Collect each line of the records containing the string "group".

== Segment start ==

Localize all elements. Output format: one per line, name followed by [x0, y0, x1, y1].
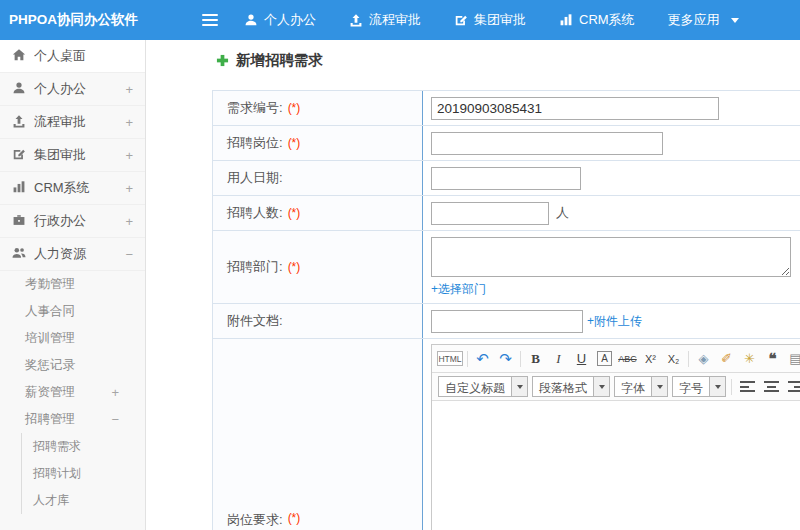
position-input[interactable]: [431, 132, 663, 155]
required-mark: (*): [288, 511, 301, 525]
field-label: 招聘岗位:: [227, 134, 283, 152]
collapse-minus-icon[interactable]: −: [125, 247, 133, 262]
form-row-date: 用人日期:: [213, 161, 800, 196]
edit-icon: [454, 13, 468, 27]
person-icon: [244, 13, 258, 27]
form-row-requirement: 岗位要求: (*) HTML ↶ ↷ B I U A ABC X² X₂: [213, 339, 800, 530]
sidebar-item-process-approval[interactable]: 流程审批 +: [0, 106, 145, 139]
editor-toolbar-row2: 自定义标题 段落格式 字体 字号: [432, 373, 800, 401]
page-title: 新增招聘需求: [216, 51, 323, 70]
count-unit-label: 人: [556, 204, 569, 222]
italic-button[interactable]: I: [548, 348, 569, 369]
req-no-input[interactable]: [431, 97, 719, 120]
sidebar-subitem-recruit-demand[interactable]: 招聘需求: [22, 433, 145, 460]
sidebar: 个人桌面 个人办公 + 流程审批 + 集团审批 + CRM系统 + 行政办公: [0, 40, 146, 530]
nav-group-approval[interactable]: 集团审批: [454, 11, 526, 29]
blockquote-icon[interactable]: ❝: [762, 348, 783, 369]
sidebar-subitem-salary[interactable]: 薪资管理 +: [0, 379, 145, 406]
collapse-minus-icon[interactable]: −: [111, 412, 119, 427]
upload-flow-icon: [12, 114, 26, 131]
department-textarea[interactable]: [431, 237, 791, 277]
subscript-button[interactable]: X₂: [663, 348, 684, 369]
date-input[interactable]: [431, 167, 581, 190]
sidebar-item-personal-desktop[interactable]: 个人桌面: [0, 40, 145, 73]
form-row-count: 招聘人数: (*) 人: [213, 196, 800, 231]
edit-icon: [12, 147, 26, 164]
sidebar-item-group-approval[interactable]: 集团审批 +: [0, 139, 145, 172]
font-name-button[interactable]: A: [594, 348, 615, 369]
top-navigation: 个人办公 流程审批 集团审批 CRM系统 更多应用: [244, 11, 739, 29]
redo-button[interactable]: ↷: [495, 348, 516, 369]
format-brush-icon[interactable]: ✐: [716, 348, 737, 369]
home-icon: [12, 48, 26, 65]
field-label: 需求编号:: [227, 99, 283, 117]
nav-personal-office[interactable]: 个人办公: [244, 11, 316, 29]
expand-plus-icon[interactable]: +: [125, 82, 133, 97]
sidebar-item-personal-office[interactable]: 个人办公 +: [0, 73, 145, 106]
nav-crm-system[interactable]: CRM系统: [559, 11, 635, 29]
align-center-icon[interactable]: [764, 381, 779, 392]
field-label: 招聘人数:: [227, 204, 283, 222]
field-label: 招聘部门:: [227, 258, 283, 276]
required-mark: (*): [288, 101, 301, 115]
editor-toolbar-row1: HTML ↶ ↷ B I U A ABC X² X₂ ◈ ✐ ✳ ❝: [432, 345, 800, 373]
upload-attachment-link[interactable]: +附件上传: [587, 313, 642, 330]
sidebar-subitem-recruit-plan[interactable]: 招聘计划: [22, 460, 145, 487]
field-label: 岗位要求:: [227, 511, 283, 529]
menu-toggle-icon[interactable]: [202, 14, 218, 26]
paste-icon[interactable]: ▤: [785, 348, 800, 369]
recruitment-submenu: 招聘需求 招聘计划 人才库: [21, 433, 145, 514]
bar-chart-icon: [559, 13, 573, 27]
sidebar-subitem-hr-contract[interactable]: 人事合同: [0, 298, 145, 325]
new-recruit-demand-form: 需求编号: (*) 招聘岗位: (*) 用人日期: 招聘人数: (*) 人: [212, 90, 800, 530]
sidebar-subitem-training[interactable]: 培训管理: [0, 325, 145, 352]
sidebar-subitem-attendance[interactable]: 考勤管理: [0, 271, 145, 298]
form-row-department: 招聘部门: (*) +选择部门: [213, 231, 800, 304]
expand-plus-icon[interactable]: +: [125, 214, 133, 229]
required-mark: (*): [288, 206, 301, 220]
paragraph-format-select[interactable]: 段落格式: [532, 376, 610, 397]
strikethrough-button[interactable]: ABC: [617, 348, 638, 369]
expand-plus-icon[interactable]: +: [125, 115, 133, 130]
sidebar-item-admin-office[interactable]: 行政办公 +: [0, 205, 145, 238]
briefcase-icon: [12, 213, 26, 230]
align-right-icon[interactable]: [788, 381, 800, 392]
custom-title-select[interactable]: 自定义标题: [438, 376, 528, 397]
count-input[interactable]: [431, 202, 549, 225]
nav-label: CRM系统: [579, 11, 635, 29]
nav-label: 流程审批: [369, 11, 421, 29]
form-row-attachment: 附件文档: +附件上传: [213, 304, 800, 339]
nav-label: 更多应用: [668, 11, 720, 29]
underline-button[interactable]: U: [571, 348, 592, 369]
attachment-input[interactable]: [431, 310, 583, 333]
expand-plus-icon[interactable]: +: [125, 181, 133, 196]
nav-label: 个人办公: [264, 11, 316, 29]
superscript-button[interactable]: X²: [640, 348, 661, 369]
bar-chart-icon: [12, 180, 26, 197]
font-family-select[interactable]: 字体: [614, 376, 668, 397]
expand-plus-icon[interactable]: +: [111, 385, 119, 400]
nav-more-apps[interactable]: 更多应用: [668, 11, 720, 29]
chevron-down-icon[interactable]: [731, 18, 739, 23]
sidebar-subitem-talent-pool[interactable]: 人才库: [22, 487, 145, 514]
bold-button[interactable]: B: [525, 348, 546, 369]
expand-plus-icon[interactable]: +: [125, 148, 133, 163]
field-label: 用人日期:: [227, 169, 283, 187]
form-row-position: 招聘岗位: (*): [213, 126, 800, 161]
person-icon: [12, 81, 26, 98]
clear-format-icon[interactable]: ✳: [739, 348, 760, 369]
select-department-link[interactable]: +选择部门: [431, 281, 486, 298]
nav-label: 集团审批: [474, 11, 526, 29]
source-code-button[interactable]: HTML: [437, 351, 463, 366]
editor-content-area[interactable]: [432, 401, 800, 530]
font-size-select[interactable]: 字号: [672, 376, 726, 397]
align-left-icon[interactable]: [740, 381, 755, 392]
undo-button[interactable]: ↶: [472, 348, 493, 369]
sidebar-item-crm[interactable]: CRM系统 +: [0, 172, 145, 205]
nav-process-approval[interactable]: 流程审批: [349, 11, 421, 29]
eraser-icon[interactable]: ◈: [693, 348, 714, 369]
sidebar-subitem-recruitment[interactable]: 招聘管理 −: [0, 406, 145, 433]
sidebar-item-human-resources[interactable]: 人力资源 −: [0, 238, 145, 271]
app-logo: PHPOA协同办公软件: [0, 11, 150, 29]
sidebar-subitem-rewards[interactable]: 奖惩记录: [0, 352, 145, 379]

== Segment end ==
== Segment start ==

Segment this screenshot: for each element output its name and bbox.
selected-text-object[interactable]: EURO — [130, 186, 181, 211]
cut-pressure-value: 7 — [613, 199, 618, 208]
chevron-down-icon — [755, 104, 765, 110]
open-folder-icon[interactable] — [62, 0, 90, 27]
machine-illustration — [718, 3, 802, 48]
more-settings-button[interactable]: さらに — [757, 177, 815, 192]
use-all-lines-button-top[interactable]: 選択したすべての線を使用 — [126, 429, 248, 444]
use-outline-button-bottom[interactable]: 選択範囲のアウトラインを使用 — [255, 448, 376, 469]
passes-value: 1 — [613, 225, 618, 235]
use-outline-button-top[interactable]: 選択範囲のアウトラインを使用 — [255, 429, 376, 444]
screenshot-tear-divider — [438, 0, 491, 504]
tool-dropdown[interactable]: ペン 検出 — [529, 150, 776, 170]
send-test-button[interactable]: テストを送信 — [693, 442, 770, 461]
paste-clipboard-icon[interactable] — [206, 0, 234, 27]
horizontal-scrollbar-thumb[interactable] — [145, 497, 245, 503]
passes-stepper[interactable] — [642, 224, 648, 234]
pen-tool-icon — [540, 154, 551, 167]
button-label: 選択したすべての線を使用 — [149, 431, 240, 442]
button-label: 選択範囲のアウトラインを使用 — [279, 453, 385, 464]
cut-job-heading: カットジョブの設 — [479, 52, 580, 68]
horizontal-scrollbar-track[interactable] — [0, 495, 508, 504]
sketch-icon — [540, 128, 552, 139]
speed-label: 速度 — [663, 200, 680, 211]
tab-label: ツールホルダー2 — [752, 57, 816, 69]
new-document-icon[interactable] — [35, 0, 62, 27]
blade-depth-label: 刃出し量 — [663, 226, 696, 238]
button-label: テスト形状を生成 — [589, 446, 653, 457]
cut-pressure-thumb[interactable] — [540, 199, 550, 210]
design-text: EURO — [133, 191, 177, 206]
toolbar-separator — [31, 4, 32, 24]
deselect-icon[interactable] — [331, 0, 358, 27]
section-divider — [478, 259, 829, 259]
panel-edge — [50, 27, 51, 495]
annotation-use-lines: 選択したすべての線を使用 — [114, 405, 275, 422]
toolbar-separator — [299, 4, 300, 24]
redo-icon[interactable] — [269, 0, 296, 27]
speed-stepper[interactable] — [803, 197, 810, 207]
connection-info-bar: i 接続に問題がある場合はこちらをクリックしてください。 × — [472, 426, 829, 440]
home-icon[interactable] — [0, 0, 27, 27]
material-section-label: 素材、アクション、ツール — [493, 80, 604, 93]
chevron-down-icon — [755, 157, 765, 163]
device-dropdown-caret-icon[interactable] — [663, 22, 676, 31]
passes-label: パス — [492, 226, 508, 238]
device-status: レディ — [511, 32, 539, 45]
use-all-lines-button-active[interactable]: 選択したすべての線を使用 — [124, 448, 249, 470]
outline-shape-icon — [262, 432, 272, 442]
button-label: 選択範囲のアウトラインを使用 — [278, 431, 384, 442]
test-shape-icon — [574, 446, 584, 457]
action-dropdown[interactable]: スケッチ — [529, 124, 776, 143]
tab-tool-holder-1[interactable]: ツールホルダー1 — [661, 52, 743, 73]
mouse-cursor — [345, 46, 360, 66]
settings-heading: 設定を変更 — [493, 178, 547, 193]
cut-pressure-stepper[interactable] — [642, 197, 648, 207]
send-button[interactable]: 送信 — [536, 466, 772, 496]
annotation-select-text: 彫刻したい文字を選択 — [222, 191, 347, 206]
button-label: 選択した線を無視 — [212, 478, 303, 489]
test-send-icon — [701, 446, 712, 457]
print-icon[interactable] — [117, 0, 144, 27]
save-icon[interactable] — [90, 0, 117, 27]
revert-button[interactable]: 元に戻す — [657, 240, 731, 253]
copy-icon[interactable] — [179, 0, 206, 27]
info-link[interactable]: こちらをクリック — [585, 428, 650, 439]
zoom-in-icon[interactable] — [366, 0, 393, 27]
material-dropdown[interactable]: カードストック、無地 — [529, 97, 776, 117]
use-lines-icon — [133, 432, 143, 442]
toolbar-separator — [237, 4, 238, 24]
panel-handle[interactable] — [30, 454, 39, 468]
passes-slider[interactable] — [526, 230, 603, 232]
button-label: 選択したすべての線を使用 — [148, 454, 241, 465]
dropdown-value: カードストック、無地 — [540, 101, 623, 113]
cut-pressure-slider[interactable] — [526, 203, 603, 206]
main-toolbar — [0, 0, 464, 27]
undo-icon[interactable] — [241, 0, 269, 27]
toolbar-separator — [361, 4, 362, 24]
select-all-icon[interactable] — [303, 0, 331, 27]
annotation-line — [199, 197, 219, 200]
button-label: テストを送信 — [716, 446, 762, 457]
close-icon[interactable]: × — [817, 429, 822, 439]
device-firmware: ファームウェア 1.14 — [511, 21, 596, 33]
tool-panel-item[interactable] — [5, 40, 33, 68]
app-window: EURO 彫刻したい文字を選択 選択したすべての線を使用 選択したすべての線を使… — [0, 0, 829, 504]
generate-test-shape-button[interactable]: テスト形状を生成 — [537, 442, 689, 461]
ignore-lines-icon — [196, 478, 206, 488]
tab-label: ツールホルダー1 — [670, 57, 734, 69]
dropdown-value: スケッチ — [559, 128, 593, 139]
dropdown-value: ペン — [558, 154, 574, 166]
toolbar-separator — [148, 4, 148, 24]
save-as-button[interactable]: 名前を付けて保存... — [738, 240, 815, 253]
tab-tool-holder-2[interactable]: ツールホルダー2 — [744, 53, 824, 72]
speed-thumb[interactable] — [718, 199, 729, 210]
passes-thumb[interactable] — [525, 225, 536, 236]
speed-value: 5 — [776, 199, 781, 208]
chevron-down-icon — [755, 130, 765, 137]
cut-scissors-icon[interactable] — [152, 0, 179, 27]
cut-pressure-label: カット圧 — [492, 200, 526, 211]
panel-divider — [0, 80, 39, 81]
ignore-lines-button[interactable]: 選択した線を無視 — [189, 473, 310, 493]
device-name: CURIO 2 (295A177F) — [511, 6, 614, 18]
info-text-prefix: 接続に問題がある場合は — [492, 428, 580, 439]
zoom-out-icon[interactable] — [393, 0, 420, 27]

== Segment end ==

Output below —
nav-group-approval[interactable]: 集团审批: [454, 11, 526, 29]
sidebar-item-group-approval[interactable]: 集团审批 +: [0, 139, 145, 172]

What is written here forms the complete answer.